We evaluated the model using the same RMSE and MAE metrics to directly compare its performance to the GLM.

rf_rmse <- sqrt(mean((rf_predictions - test_data$injuries_total)^2))
rf_mae  <- mean(abs(rf_predictions - test_data$injuries_total))

cat("Random Forest RMSE:", round(rf_rmse, 4), "\n")
## Random Forest RMSE: 0.7377
cat("Random Forest MAE :", round(rf_mae, 4), "\n")
## Random Forest MAE : 0.4748

Evaluation

We summarize the performance of both models using Root Mean Squared Error (RMSE) and Mean Absolute Error (MAE).

results <- data.frame(
  Model = c("Generalized Linear Model", "Random Forest"),
  RMSE = c(speedglm_rmse, rf_rmse),
  MAE  = c(speedglm_mae,  rf_mae)
)
print(results)
##                      Model      RMSE       MAE
## 1 Generalized Linear Model 0.7325853 0.4696693
## 2            Random Forest 0.7376651 0.4748189

The results show that the Generalized Linear Model (GLM) slightly outperformed the Random Forest model in terms of both RMSE and MAE. While the differences are marginal, this suggests that the relationship between pre-crash features and the number of injuries may be largely linear, and that a simpler model can perform just as well as a more complex one.
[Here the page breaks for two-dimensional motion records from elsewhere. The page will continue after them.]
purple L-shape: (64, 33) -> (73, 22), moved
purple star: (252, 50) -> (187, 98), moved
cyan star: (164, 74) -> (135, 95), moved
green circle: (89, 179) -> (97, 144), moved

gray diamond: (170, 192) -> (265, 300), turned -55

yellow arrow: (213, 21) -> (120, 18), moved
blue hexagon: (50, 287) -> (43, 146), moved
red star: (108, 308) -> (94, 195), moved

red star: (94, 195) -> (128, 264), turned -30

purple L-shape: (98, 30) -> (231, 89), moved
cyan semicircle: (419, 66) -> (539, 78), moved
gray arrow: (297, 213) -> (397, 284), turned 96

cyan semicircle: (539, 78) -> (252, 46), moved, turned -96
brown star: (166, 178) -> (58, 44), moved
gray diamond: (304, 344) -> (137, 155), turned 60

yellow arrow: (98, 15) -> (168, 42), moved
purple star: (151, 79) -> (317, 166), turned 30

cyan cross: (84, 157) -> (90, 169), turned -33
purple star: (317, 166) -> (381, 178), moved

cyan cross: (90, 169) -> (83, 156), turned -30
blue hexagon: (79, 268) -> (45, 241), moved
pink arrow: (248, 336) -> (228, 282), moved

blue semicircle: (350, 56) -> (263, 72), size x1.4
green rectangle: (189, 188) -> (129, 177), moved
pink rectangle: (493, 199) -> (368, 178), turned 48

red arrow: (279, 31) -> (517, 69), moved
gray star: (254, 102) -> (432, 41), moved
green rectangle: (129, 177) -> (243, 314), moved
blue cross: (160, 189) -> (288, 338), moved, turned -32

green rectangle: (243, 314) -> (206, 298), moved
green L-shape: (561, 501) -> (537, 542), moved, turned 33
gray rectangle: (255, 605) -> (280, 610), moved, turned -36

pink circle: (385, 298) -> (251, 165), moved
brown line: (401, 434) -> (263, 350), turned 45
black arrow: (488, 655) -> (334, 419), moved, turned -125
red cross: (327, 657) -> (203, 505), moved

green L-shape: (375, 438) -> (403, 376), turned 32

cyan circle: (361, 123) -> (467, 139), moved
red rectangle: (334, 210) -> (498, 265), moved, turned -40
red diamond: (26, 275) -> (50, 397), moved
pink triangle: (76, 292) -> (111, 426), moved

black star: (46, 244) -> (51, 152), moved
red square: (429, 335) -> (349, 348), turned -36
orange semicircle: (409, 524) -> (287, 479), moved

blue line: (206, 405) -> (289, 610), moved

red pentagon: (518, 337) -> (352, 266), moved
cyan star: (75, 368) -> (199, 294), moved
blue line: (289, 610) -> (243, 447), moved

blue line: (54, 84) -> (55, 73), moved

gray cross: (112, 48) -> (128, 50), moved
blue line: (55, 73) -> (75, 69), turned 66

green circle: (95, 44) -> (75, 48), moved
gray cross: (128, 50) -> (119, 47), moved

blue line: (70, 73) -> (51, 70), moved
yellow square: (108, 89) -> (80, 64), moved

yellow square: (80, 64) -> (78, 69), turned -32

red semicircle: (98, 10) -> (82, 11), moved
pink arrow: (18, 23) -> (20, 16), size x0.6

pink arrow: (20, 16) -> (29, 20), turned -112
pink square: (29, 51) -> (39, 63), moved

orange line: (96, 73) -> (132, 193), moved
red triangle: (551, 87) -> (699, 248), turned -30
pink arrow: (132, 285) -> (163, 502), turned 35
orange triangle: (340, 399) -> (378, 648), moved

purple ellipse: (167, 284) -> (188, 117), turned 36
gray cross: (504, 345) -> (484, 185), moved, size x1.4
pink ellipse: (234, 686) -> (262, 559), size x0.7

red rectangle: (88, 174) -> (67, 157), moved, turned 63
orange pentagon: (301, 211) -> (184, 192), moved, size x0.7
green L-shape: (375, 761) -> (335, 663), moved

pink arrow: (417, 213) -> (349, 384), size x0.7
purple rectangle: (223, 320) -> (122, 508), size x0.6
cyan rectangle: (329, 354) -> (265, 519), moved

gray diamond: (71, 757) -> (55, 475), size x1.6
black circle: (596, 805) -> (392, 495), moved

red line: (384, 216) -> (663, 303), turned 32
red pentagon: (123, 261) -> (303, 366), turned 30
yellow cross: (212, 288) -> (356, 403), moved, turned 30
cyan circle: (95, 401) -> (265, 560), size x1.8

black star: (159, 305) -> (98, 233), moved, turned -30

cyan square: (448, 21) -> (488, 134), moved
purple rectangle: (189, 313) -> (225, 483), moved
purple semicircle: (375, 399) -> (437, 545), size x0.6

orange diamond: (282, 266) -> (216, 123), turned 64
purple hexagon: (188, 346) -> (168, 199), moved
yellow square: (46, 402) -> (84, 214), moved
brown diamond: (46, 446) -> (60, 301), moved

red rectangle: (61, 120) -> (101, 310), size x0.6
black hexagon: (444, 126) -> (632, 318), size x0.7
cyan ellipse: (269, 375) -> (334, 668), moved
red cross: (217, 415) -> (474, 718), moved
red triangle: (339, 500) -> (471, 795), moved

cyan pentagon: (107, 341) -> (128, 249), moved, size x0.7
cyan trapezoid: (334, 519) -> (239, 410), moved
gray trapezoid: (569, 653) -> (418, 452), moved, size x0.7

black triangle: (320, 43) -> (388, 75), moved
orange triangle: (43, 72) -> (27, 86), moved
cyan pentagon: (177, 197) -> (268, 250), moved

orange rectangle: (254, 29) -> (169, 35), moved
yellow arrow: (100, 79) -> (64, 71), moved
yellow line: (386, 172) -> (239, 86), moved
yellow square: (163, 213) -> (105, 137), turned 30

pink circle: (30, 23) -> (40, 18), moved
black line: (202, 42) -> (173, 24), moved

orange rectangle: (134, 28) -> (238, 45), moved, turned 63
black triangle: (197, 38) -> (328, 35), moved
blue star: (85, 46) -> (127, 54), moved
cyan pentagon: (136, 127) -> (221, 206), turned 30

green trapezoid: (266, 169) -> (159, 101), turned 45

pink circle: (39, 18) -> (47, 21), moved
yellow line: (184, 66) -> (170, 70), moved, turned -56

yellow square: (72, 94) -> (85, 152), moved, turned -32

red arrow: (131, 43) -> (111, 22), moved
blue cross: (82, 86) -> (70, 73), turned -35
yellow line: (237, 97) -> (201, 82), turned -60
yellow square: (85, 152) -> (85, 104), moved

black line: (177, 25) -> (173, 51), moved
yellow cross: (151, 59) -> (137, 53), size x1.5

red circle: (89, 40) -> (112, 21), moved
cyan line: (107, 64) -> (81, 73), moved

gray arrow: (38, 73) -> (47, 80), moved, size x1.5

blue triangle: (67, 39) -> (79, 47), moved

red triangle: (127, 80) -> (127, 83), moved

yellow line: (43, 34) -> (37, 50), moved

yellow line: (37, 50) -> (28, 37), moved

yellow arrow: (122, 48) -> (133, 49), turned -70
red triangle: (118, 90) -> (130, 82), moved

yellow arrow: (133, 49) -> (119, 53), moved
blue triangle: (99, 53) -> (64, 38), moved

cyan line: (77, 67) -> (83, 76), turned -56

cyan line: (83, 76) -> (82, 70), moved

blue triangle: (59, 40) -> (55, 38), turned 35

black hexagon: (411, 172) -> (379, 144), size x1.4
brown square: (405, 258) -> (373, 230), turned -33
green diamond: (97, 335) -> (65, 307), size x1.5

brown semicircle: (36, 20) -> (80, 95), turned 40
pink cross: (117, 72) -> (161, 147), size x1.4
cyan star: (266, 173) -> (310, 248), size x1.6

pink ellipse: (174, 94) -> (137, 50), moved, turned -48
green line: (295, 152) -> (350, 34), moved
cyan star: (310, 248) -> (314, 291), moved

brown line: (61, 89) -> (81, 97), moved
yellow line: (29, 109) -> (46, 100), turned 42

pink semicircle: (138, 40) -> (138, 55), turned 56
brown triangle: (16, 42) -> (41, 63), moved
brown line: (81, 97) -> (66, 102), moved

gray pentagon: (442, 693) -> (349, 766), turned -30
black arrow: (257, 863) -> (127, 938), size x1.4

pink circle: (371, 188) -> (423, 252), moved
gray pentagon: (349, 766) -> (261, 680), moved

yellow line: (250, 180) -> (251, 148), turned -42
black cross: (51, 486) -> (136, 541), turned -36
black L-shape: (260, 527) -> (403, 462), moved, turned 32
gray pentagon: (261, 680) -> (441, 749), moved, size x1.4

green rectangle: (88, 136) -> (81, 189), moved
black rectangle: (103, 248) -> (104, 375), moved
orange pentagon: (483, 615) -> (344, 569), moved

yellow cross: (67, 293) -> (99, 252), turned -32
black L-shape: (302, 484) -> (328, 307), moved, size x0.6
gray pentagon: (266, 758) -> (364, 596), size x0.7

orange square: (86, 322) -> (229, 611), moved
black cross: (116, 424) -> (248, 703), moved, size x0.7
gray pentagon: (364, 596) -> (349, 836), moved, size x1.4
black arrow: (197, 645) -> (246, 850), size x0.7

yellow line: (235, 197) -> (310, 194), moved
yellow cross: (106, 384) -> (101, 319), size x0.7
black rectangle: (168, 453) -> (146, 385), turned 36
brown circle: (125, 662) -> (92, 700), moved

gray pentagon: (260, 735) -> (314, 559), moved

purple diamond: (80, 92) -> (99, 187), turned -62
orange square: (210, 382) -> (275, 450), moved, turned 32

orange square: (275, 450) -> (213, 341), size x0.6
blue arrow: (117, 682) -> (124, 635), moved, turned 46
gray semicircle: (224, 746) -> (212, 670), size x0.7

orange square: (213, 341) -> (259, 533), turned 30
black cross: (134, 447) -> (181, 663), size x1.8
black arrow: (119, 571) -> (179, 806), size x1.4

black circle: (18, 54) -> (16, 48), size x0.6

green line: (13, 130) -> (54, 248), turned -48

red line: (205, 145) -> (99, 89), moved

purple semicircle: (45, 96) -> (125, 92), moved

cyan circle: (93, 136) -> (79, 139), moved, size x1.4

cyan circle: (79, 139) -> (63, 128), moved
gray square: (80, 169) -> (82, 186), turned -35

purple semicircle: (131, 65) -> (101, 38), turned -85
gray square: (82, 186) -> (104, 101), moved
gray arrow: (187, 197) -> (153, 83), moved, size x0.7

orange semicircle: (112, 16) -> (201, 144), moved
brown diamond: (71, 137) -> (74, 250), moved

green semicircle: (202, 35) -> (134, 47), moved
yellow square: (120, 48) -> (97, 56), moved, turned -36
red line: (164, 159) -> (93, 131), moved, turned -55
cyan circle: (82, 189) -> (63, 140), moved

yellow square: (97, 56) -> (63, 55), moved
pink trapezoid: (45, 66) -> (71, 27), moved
results_long <- pivot_longer(results, cols = c("RMSE", "MAE"), names_to = "Metric", values_to = "Value")
ggplot(results_long, aes(x = Model, y = Value, fill = Metric)) +
  geom_col(position = "dodge") +
  labs(title = "Model Performance Comparison (Test Set)", y = "Metric Value") +
  theme_minimal()

Conclusion

This study successfully demonstrated the use of machine learning models to predict injury occurrence and count in traffic accidents. Classification models like XGBoost can effectively predict whether an accident will result in injury, achieving an F1 score above 0.80. On the other hand, regression models show that injury counts can be reasonably estimated using pre-crash features, with GLM slightly outperforming Random Forest. These insights are valuable for transportation authorities and policymakers to identify high-risk conditions, guide infrastructure improvements, and prioritize enforcement efforts to enhance road safety.